Hi Dolly, I'm sorry to hear that you are going through a breakup right now. Breakups are undoubtedly shitty. Early poly breakups can DOUBLE suck because there can be so many emotions flying and factors flying around.
Your need = to heal and be left to process. Primary's need = to understand (talk) and feel secure. Each of you is focusing on your own need first, but neither of you are able to tend to them under your current approaches. With time, communication, experience and practice, you honestly could work this out.
Try to find empathy for one another? You're both new to this.
You're learning:
- To balance other relationships effectively with your primary relationship
- To add (not detract) from your primary's sense of security
- To find ways to support yourself when your partner isn't capable of helping
- To deal with the new phenomenon of a break-up when you still have a partner. There's no blueprint for this in monogamy. This is fresh ground, and it's confusing.
Your partner is learning:
- To find security and trust in your relationship while poly
- To put her feelings aside in the moment of crisis
- To support herself when you are not in a place to give support
- To offer the *right* kind of support to the person in crisis
Looking back on your former secondary relationship, would you say that you:
- Painted 100% accurate and truthful picture of that situation to primary and yourself?
- Handled NRE well? Didn't neglect primary?
- Addressed primary relationship health before adding the new person? You and primary still had dates, sex life good, secure feelings? Didn't ignore issues?
In terms of your need for space when upsets happen:
- Do you lovingly request this straight away, or withdraw without word until you're pushed to verbally ask for space?
- How long do you need space for? Do you ask for indefinite periods and wander off, or do you give concrete check-in times?
- Do you perpetuate the cycle by engaging with your partner after asking for time alone, or do you make yourself unavailable (turn phone off, leave the house, etc.)?
- If you need days and days of quiet time, do you still make time to check in on your partner's world? Ask her about her day?
If you're holding up your end of the bargain, it's your primary's turn to do her share.
Actions
Could read Nonviolent Communication. Your primary could read about healthier habits - four hours of spiraling conversation does not constitute healthy communication. Talking IS important, but there's more to intimacy than that.
Could try to meet in the middle? You're on fire, and your primary IS trying to reach you, but she's caught up in flames too.
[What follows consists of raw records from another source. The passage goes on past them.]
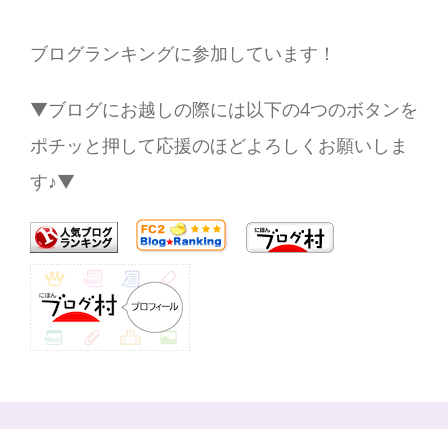
ブログランキングに参加しています！
▼ブログにお越しの際には以下の4つのボタンを
ポチッと押して応援のほどよろしくお願いしま
す♪▼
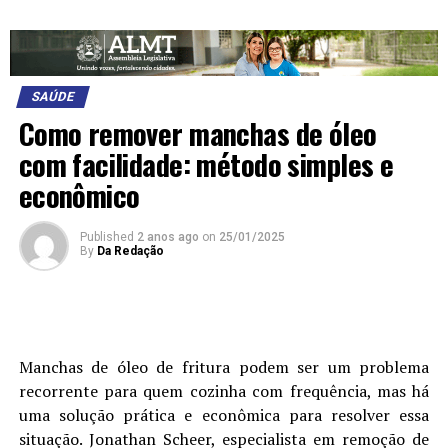
SAÚDE
Como remover manchas de óleo
com facilidade: método simples e
econômico
Published
2 anos ago
on
25/01/2025
By
Da Redação
Manchas de óleo de fritura podem ser um problema
recorrente para quem cozinha com frequência, mas há
uma solução prática e econômica para resolver essa
situação. Jonathan Scheer, especialista em remoção de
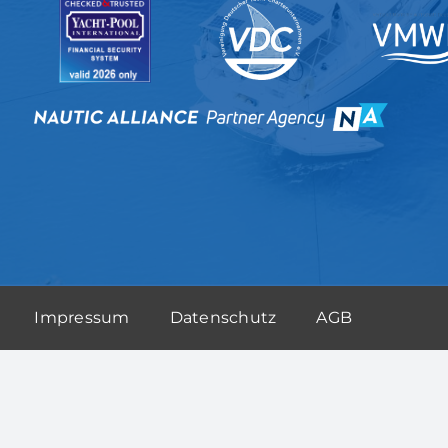
Impressum
Datenschutz
AGB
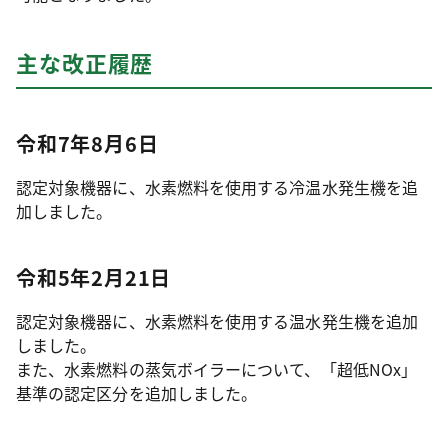
主な改正履歴
令和7年8月6日
認定対象機器に、水素燃料を使用する冷温水発生機を追
加しました。
令和5年2月21日
認定対象機器に、水素燃料を使用する温水発生機を追加
しました。
また、水素燃料の蒸気ボイラーについて、「超低NOx」
基準の認定区分を追加しました。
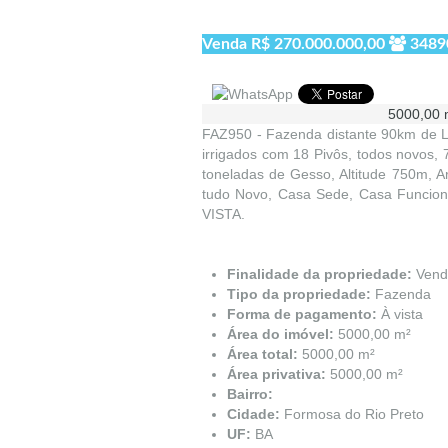
Venda
R$ 270.000.000,00
3489
5000,00 
FAZ950 - Fazenda distante 90km de L
irrigados com 18 Pivôs, todos novos, 
toneladas de Gesso, Altitude 750m, 
tudo Novo, Casa Sede, Casa Funcioná
VISTA.
Finalidade da propriedade:
Vend
Tipo da propriedade:
Fazenda
Forma de pagamento:
À vista
Área do imóvel:
5000,00 m²
Área total:
5000,00 m²
Área privativa:
5000,00 m²
Bairro:
Cidade:
Formosa do Rio Preto
UF:
BA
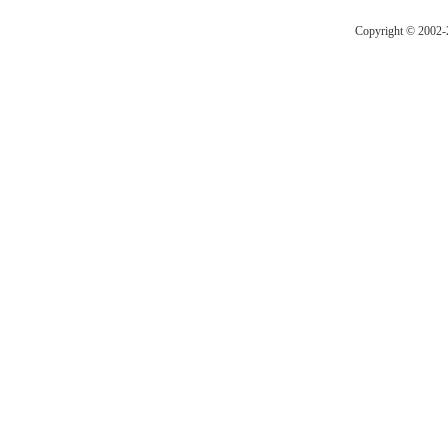
Copyright © 2002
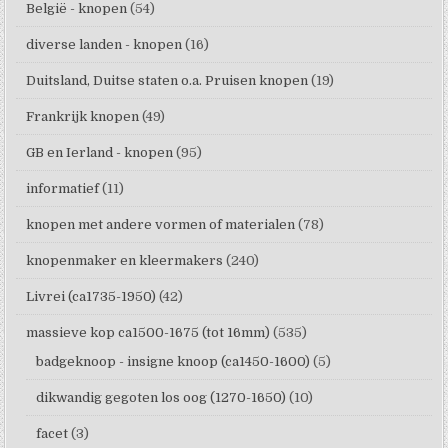
België - knopen
(54)
diverse landen - knopen
(16)
Duitsland, Duitse staten o.a. Pruisen knopen
(19)
Frankrijk knopen
(49)
GB en Ierland - knopen
(95)
informatief
(11)
knopen met andere vormen of materialen
(78)
knopenmaker en kleermakers
(240)
Livrei (ca1735-1950)
(42)
massieve kop ca1500-1675 (tot 16mm)
(535)
badgeknoop - insigne knoop (ca1450-1600)
(5)
dikwandig gegoten los oog (1270-1650)
(10)
facet
(3)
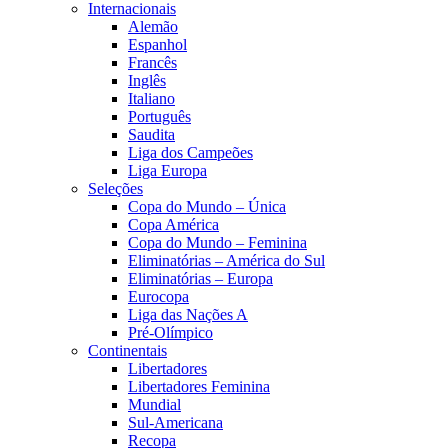
Internacionais
Alemão
Espanhol
Francês
Inglês
Italiano
Português
Saudita
Liga dos Campeões
Liga Europa
Seleções
Copa do Mundo – Única
Copa América
Copa do Mundo – Feminina
Eliminatórias – América do Sul
Eliminatórias – Europa
Eurocopa
Liga das Nações A
Pré-Olímpico
Continentais
Libertadores
Libertadores Feminina
Mundial
Sul-Americana
Recopa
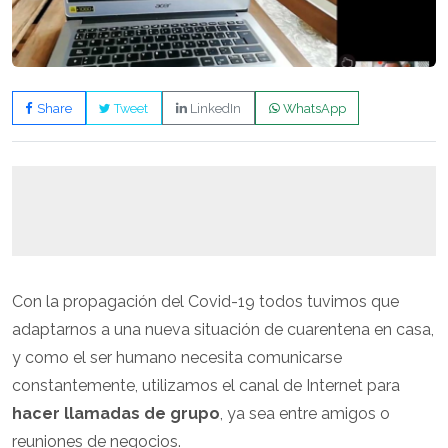
Share
Tweet
LinkedIn
WhatsApp
Con la propagación del Covid-19 todos tuvimos que
adaptarnos a una nueva situación de cuarentena en casa,
y como el ser humano necesita comunicarse
constantemente, utilizamos el canal de Internet para
hacer llamadas de grupo
, ya sea entre amigos o
reuniones de negocios.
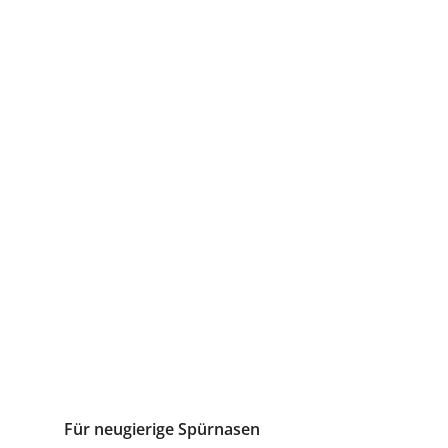
Für neugierige Spürnasen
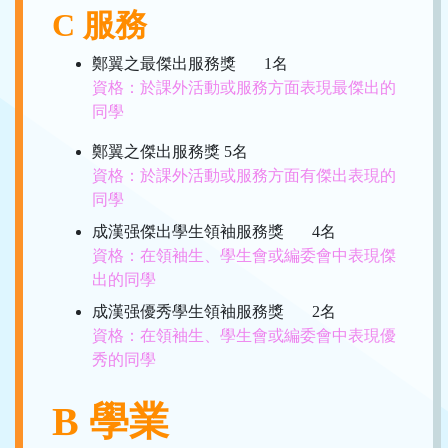
C 服務
鄭翼之最傑出服務獎 1名
資格：於課外活動或服務方面表現最傑出的
同學
鄭翼之傑出服務獎 5名
資格：於課外活動或服務方面有傑出表現的
同學
成漢强傑出學生領袖服務獎 4名
資格：在領袖生、學生會或編委會中表現傑
出的同學
成漢强優秀學生領袖服務獎 2名
資格：在領袖生、學生會或編委會中表現優
秀的同學
B 學業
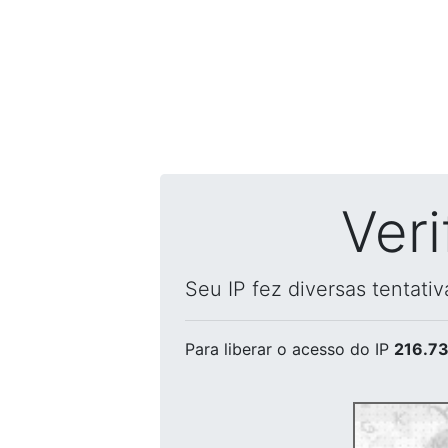
Ver
Seu IP fez diversas tentati
Para liberar o acesso
do IP
216.73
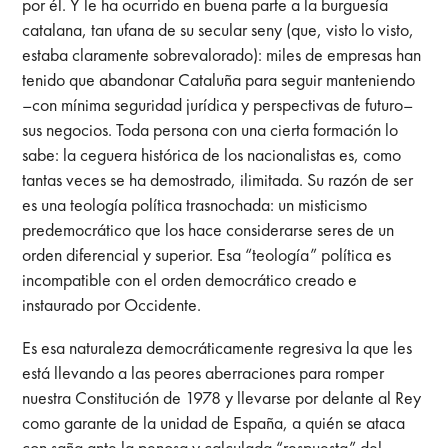
por él. Y le ha ocurrido en buena parte a la burguesía
catalana, tan ufana de su secular seny (que, visto lo visto,
estaba claramente sobrevalorado): miles de empresas han
tenido que abandonar Cataluña para seguir manteniendo
–con mínima seguridad jurídica y perspectivas de futuro–
sus negocios. Toda persona con una cierta formación lo
sabe: la ceguera histórica de los nacionalistas es, como
tantas veces se ha demostrado, ilimitada. Su razón de ser
es una teología política trasnochada: un misticismo
predemocrático que los hace considerarse seres de un
orden diferencial y superior. Esa “teología” política es
incompatible con el orden democrático creado e
instaurado por Occidente.
Es esa naturaleza democráticamente regresiva la que les
está llevando a las peores aberraciones para romper
nuestra Constitución de 1978 y llevarse por delante al Rey
como garante de la unidad de España, a quién se ataca
con saña ante la penosa y calculada “respuesta” del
Everyone's panicking, and the fire is being made worse instead of being put out. In other words, if you NEED space and are not getting it, separate yourself from the situation for the sake of your mental health. Go for a walk, get thee to a spa, meet a friend... do whatever it is you need to do. Tell your primary
when you'll be back, and go off and be alone. Turn your phone off.
But also? Address primary's fire. Tell her that your relationship is important to you, and that you realise you guys need to talk. Set a time to talk, and take time out until then. Your primary does need to learn not to add stress to the pile, but you can also learn to help via the points above.
As a final note, to address your questions:
When there is a breakup in a secondary relationship, how are things handled in the primary relationship?
In our relationship, we
expect some spillover and we acknowledge it. We try to put aside our own gripes to support whoever is in crisis first. We try not to add extra issues to the mix, especially during the first few days of a break up. Sometimes we screw it up, and we work on forgiving each other for that. It wasn't always like this - breakups were a shitstorm of drama for us 4 years ago. It takes time.
What do you do to make your partner feel better after they have been hurt by someone else?
Be there to give the kind of support they need - talking, hugs, distraction, space, whatever. Be patient. Focus on their needs first, process our own concerns either independently or with friends - not with the person going through the breakup.
Also, on the flip side of that, how do you keep the breakup blues from affecting your primary relationship?
Being reassuring if needing space. Being understanding if partner is feeling neglected while we mope. Still engaging with partner - going on dates, asking about their day, etc. Addressing any tensions and arranging to talk about them once things have settled.